Ketua DPP PAN Amien Rais, setelah pertemuannya dengan Jimmy Carter, mengimbau, agar mantan presiden AS tersebut menyimpan penilaian positifnya atas persiapan pemilu di Indonesia. Ia memberikan informasi pada Carter bahwa di daerah-daerah tertentu di Indonesia penggunaan politik uang (money politics) masih banyak dilakukan.
Jimmy Carter mengingatkan padanya bahwa pemerintah yang berkuasa akan menggunakan kelebihannya, misalnya dalam penggunaan uang, untuk memenangkan partai yang sedang berkuasa. ''Ia mengatakan pada saya, apabila penggunaan uang tersebut masih masuk akal dan tidak dilakukan secara berlebihan, kadang-kadang hal tersebut dilakukan di mana-mana,'' kata Amien Rais.
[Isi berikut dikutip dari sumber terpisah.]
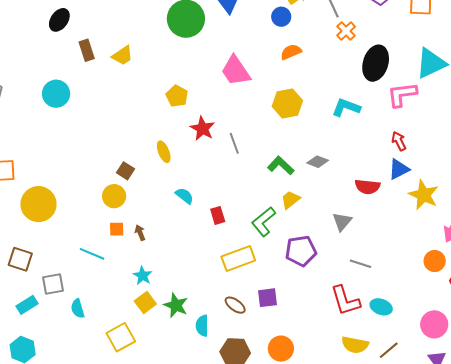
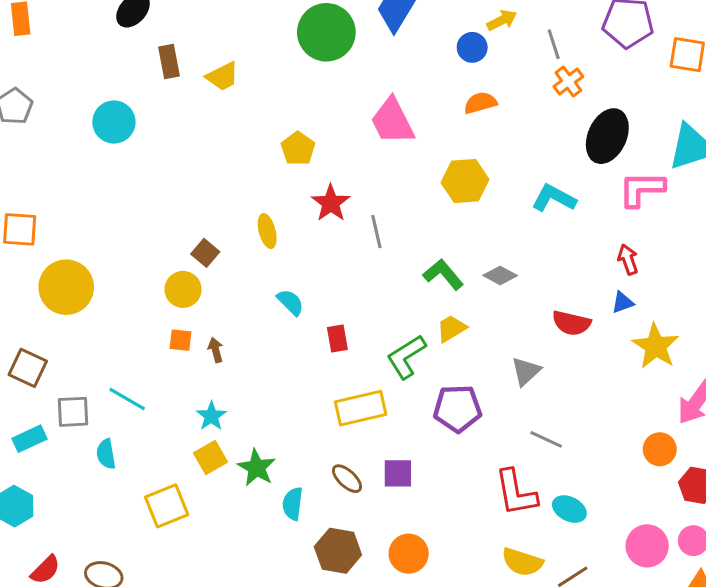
blue triangle: (399, 169) -> (623, 302), size x0.7
cyan line: (92, 254) -> (127, 399), moved

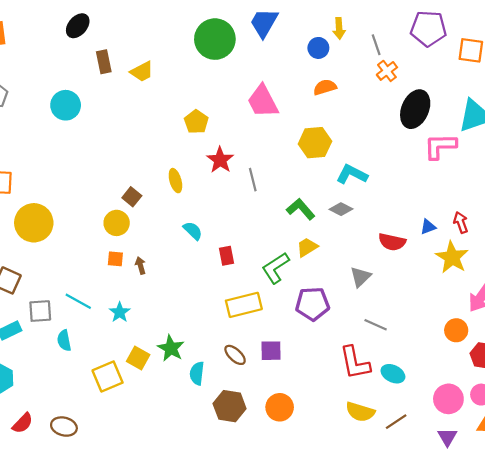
yellow arrow: (502, 20) -> (339, 28), turned 114
cyan L-shape: (554, 198) -> (352, 174), moved
red arrow: (628, 260) -> (461, 222), moved
cyan star: (211, 416) -> (120, 312), moved
yellow square: (211, 458) -> (138, 358), moved, turned -30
Sementara Megawati mengemukakan, ''Banyak hal yang kami bicarakan, tentunya supaya semua berjalan seperti yang kita inginkan, yaitu jujur, adil dan demokratis. Kami berdiskusi tentang hari Pemilu besok agar tidak terjadi kecurangan.''
Carter, tambah Megawati, sangat menaruh perhatian dan komitmen terhadap kelangsungan pemilu yang jujur, adil, langsung, umum, bebas, dan rahasia pada masa reformasi seperti yang sekarang ini terjadi untuk pertama kalinya.
Sebelumnya, Carter juga mengadakan pertemuan dengan Komite Independen Pemantau Pemilu dan anggota-anggota DPR, dan Sabtu malam, Carter bertemu dengan Ketua Umum PB Nahdlatul Ulama KH Abdurrahman Wahid. (rie/osd/Ant)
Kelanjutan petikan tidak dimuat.